• [GOAL OF THE EXERCISE]
In the entries that follow, find every line containing "option" and copy it.

Recorded data
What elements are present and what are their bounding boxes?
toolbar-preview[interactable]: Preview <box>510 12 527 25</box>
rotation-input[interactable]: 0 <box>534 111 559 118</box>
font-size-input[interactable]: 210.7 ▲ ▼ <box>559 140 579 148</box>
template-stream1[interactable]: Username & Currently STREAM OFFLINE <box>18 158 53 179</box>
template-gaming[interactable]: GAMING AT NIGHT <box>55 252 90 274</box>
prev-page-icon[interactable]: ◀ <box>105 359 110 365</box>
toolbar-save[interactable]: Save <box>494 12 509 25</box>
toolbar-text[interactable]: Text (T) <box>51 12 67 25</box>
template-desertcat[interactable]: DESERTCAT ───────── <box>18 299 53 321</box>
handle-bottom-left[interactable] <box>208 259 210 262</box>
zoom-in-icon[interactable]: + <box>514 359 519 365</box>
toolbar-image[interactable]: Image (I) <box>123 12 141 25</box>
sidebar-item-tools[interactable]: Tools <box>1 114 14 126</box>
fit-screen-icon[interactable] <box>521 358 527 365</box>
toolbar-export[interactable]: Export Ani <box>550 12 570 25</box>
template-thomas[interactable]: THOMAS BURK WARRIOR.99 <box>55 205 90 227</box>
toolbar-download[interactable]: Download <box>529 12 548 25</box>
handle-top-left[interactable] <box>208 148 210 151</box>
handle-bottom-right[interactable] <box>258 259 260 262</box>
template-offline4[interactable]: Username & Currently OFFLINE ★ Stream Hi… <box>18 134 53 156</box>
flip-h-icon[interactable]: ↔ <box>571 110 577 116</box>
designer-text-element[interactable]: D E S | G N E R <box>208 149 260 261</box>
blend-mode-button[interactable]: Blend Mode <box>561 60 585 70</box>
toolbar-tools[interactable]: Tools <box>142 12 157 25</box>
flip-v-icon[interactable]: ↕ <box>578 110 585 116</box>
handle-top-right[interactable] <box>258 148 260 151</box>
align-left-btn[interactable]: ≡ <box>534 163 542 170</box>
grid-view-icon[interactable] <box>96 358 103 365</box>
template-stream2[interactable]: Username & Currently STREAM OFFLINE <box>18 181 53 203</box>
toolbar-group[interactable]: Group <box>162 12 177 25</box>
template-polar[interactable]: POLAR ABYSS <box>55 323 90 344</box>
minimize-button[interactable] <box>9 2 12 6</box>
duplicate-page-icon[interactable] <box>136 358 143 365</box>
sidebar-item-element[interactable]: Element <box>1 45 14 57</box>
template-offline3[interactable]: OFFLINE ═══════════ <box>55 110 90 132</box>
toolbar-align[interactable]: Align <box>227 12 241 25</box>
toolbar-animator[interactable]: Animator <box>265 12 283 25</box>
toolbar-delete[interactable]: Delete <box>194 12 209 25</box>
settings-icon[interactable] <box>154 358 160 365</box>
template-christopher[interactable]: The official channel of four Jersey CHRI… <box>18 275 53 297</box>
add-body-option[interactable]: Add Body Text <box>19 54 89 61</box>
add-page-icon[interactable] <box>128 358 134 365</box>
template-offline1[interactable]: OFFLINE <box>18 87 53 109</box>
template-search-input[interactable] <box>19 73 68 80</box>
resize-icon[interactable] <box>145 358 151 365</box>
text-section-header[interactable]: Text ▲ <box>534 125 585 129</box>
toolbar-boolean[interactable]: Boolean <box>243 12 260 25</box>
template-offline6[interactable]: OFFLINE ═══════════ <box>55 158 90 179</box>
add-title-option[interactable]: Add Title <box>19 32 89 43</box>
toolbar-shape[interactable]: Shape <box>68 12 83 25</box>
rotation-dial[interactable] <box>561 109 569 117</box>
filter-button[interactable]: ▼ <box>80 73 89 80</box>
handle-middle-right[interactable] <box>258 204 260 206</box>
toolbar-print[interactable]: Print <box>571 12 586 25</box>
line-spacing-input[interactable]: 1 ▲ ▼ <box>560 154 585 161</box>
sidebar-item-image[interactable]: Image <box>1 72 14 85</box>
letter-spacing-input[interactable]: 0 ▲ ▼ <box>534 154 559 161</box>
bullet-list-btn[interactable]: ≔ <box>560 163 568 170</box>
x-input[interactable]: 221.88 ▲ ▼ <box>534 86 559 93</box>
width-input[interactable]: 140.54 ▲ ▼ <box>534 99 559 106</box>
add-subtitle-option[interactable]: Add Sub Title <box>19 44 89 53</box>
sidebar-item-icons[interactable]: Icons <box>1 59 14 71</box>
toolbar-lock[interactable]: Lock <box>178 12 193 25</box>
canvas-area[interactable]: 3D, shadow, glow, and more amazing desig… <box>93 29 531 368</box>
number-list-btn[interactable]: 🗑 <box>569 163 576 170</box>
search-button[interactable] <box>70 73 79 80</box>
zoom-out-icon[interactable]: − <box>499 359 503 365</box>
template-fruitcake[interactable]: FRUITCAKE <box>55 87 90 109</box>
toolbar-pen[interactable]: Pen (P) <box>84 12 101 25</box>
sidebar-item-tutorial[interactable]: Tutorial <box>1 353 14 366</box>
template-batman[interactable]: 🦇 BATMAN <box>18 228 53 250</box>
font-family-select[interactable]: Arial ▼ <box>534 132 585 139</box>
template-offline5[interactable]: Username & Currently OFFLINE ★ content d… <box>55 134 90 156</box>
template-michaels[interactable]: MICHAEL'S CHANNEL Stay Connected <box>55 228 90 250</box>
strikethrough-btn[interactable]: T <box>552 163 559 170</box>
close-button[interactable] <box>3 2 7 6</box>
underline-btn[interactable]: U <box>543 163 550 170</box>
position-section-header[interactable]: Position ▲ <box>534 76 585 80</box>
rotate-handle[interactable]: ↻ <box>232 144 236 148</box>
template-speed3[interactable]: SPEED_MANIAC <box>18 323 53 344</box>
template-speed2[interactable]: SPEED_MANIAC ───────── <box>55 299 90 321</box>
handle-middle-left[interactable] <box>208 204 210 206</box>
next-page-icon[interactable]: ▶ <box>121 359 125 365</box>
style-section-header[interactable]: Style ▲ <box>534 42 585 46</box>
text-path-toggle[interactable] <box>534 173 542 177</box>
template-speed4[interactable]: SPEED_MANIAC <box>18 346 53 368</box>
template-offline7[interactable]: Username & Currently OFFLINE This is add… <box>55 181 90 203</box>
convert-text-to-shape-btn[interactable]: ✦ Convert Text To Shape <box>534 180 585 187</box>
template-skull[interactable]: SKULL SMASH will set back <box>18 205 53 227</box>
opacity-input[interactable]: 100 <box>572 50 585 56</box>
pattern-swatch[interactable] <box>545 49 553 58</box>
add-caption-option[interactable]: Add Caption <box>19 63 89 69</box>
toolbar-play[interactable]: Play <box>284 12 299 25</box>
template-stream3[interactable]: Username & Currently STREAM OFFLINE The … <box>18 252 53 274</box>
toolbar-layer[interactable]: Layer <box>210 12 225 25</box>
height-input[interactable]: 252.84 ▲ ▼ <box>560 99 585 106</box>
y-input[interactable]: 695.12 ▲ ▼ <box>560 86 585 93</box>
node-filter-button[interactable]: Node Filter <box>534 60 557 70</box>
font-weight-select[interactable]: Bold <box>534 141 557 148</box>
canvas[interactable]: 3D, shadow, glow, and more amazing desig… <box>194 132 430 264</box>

• [THE COMPLETED TASK]
add-body-option[interactable]: Add Body Text <box>19 54 89 61</box>
add-title-option[interactable]: Add Title <box>19 32 89 43</box>
add-subtitle-option[interactable]: Add Sub Title <box>19 44 89 53</box>
add-caption-option[interactable]: Add Caption <box>19 63 89 69</box>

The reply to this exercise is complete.